ーーーどうして、これが最善なのを理解してくれないんだ。京平、どうして、お前は理解してくれていると思ってたのに!ーーー


「何度言ったらわかるんだよ、この方法じゃ絶対破綻するって言ってんだろ!」


「なんでそう言いきんだよ!どうして仲間を信用してないんだよ!」


深水貴記と、中田京平が、口論している。

文化祭の出し物の責任者である貴記と、その補佐である京平で考えが割れているのである。


お互い心の中でお互いを想い、または信頼して叫びあってるのに、争っているその様子を見て、俊明は耐えられなくなった。

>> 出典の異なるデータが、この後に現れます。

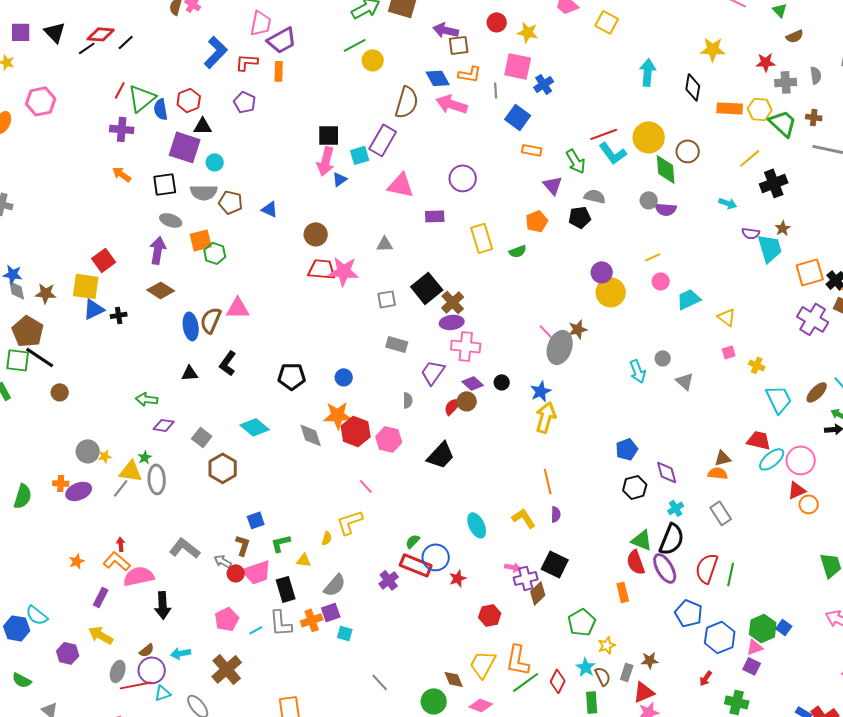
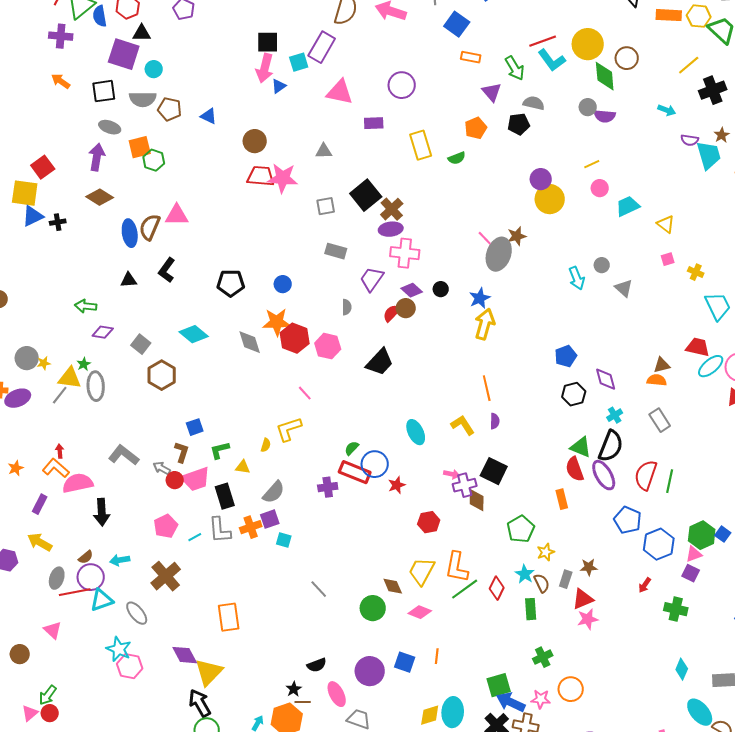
purple cross: (389, 580) -> (328, 487), turned 30
brown diamond: (538, 593) -> (477, 500), turned -45
cyan triangle: (163, 693) -> (102, 600), size x1.4

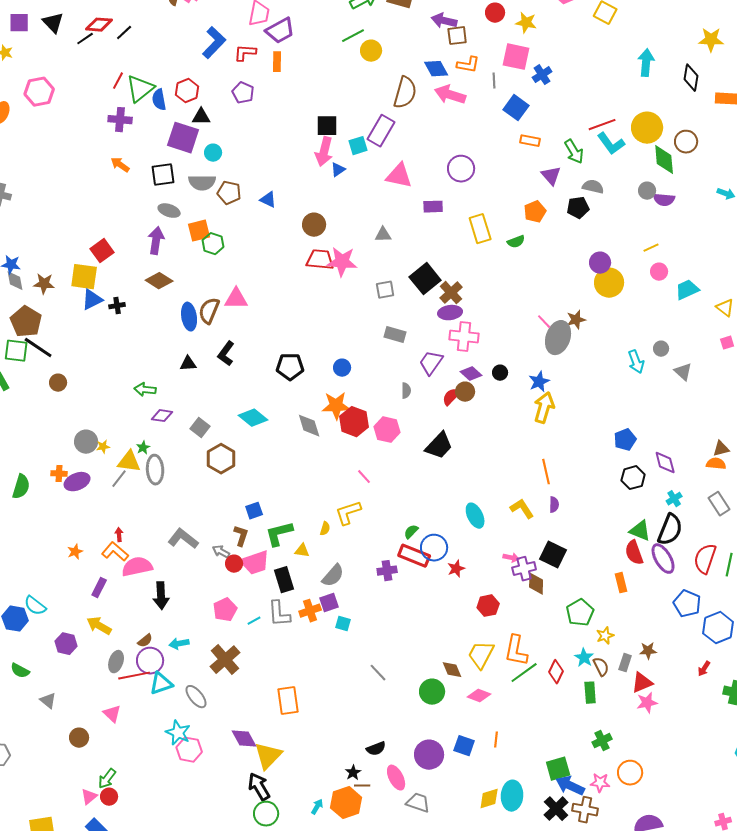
green L-shape: (220, 450) -> (279, 534), size x1.4

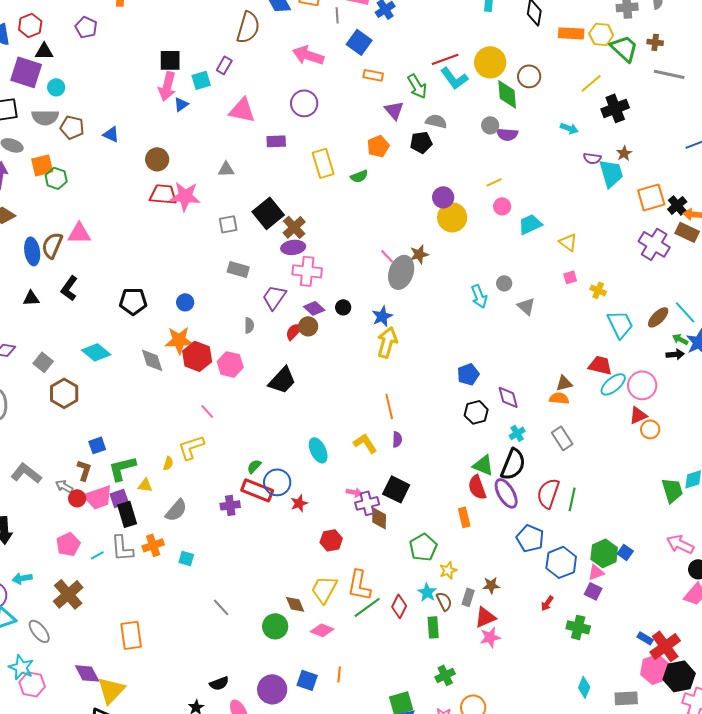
pink arrow: (450, 95) -> (308, 55), moved
purple rectangle: (381, 131) -> (224, 65), size x0.6
purple square: (329, 603) -> (119, 498), moved

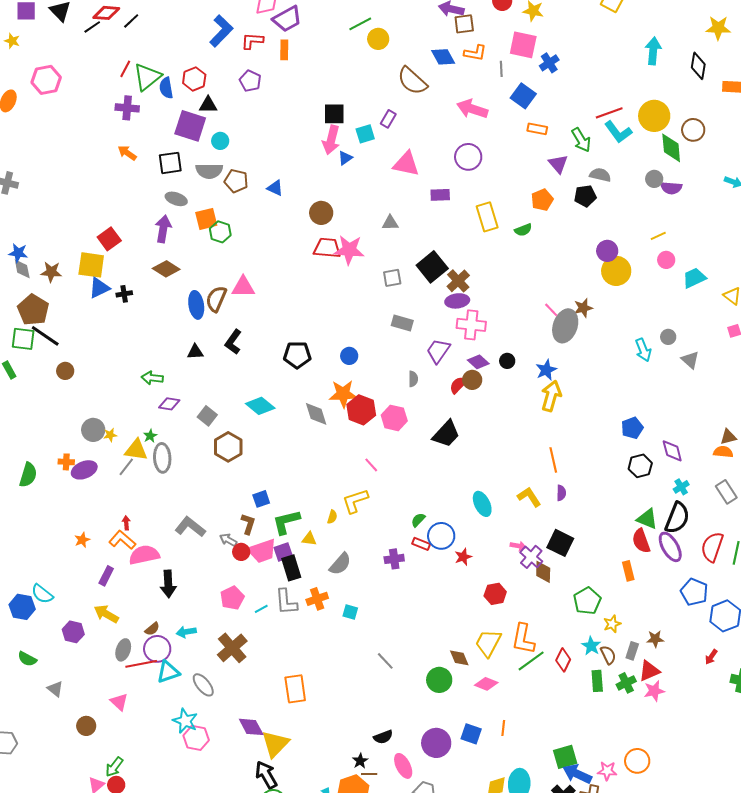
brown semicircle: (248, 27) -> (412, 81), turned 116
red rectangle: (257, 490) -> (421, 544), size x0.6
purple cross: (367, 503) -> (531, 557), turned -35
green cross: (445, 675) -> (626, 683), moved

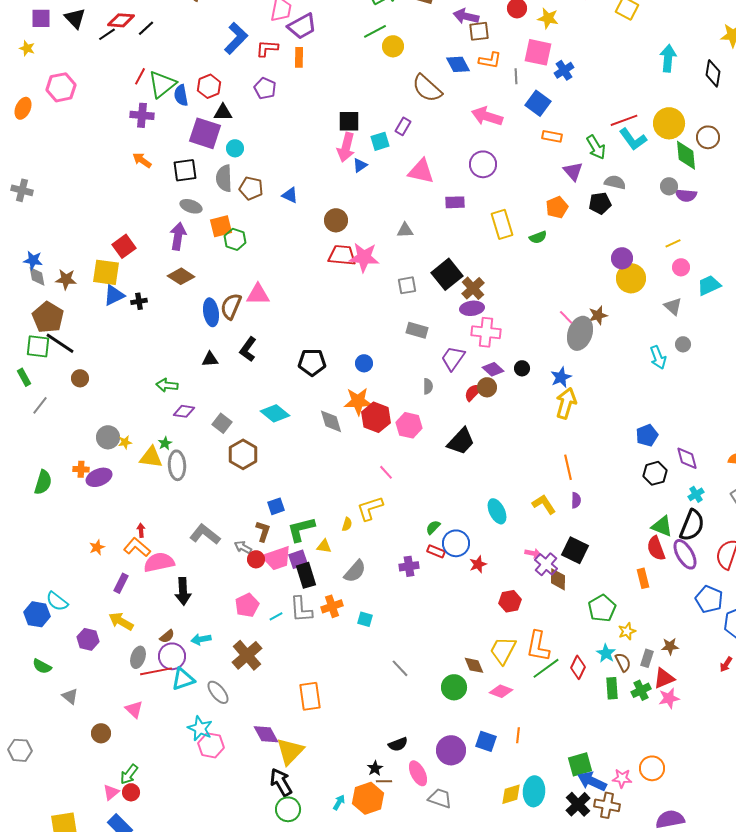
gray semicircle: (209, 171) -> (224, 178), turned 88
gray triangle: (690, 360) -> (673, 306), moved
gray line: (126, 467) -> (40, 405), moved

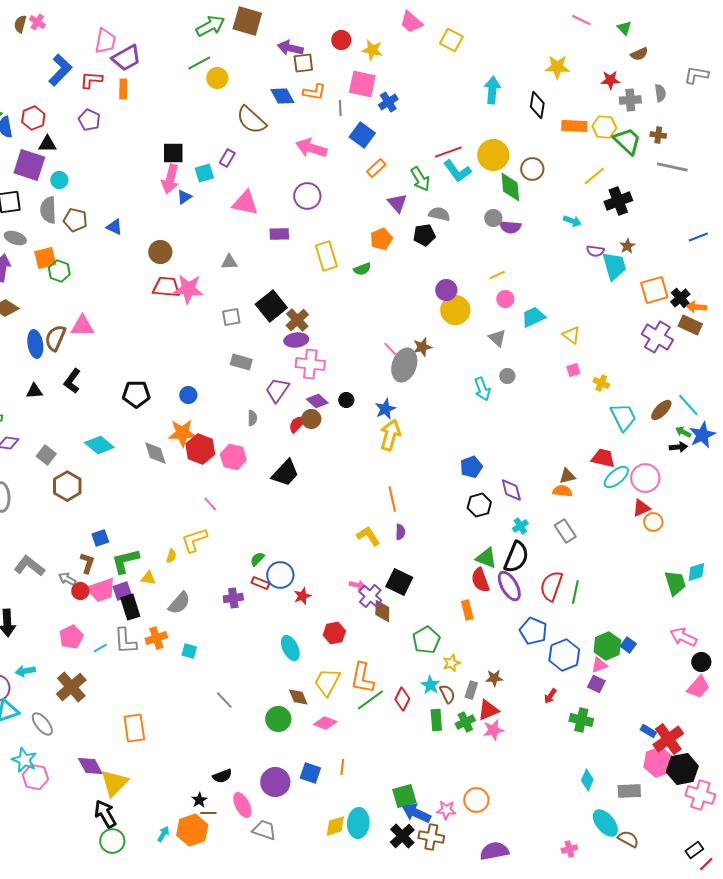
orange rectangle: (552, 136) -> (376, 168), turned -54
cyan ellipse: (497, 511) -> (290, 648), moved

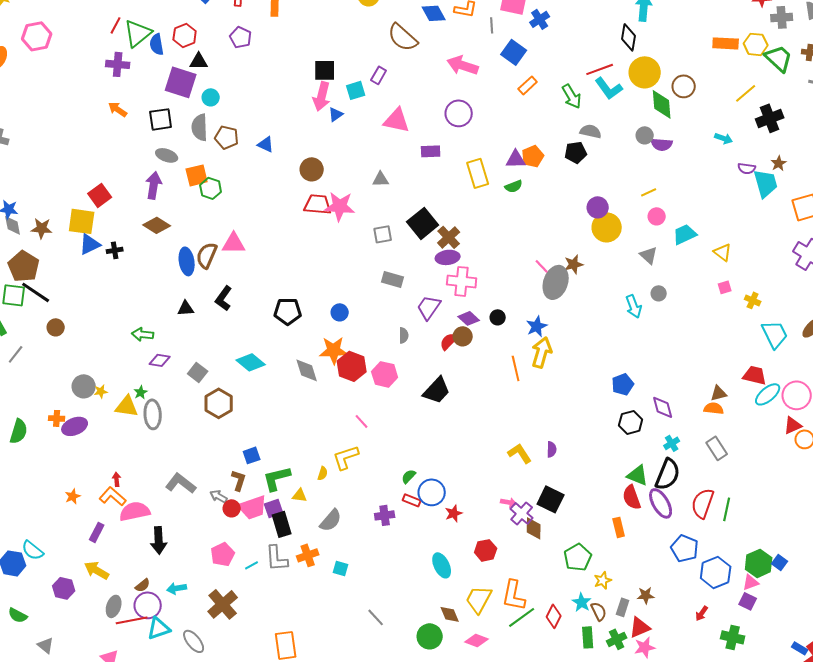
black diamond: (537, 105) -> (629, 37), moved
purple triangle: (397, 203) -> (516, 159), moved, turned -50
orange line: (392, 499) -> (516, 368), moved

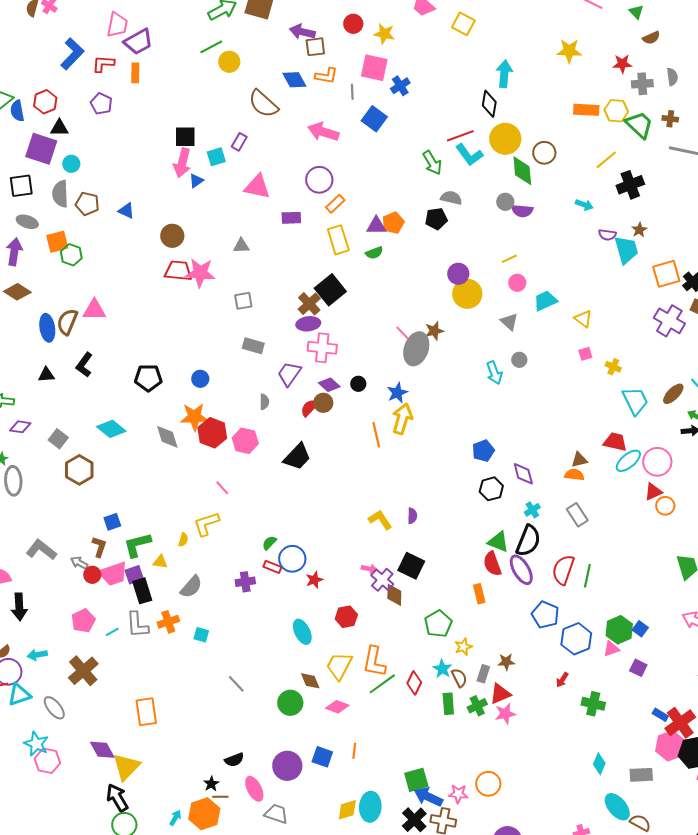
orange rectangle: (528, 85) -> (335, 204), moved
black square: (423, 223) -> (330, 290), moved
purple square: (748, 601) -> (638, 668), moved

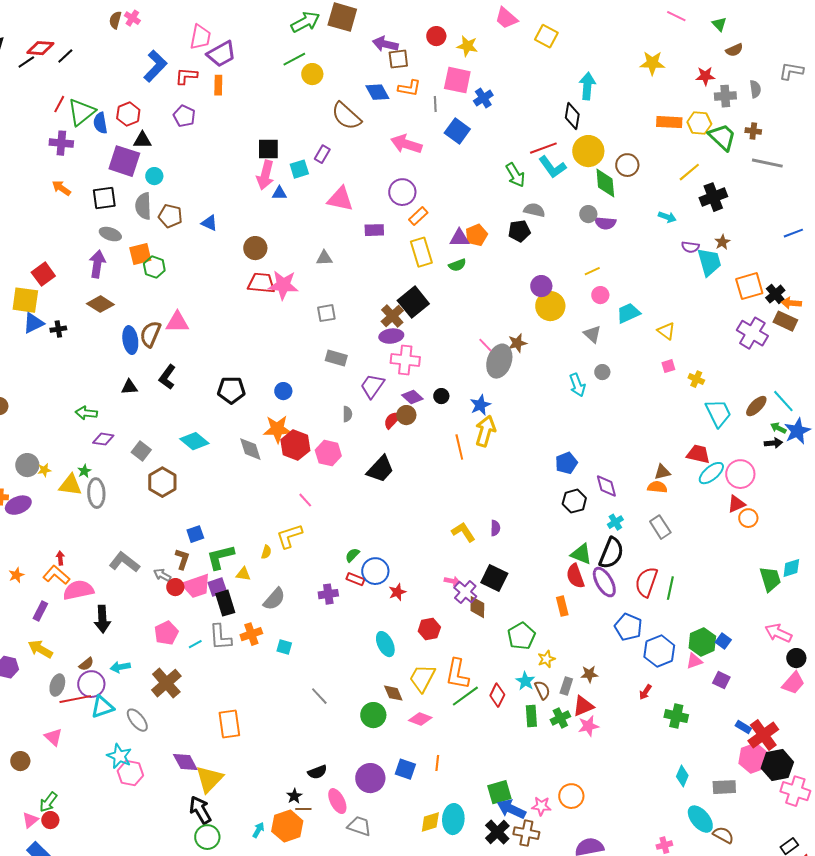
blue triangle: (196, 181) -> (279, 193), turned 35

どうして人はこうもすれ違うのだろう。自分と加奈もそうだし、この二人もそうだ。お互いに言葉が足りないために、互いを傷つけあう。まるでやまあらしのように。


「俊明?」


拓斗は俊明が深刻な表情で黙りこんだのをみて心配になったのか、顔をのぞきこむ。


俊昭は意を決して、口を開ける


「…貴記も、京平も。ふたりとも、落ち着け。」


できるだけ、おちついて、俊明は二人に声をかけた。


「…俊明には関係ないだろ!」


「お前らの喧嘩の内容が文化祭についてなんだ。俺らが無関係って言うのは無責任が過ぎるだろ」


二人はだんまりする。反論はないようだ。


「そもそも、2人とも文化祭を良くしようと思って話してんだろ?でも、お互い自分の言いたいことが伝わってねーんだよ。」


だから、いっそ紙に、自分の言いたいこと箇条書きにしてまとめろ、と、俊明はルーズリーフを差し出す。


2人はおずおずとそれを受け取った。


「貴記の考え方は、ちゃんと聞いてれば合理的なんだよ。でもさ、それを理解できる人って少ないんだ。だからちゃんと説明せずに仕事を押し付けたら、みんなから顰蹙買うんだよ。」


貴記は、京平のいう事に耳を傾けている。


「俺は、お前が頑張ってるの知ってるから、そうやって貴記が嫌われ役になっていくの、嫌だったんだ」


貴記は、うなづいて、京平を見た。


「そっか、俺の暴走を止めてくれてありがとう。俺はたしかに周りが見えてなかったな。」


「俊明も、めんどくさいだろうに仲介やってくれてありがとな!」


いつの間にか、喧嘩は終わっていた。

貴記と京平は一番の笑顔で、俊明を見た。


「いいや、解決してよかったよ。」


俊明も笑った。



なんとなく知り合いの名前を足して2で割ってみた。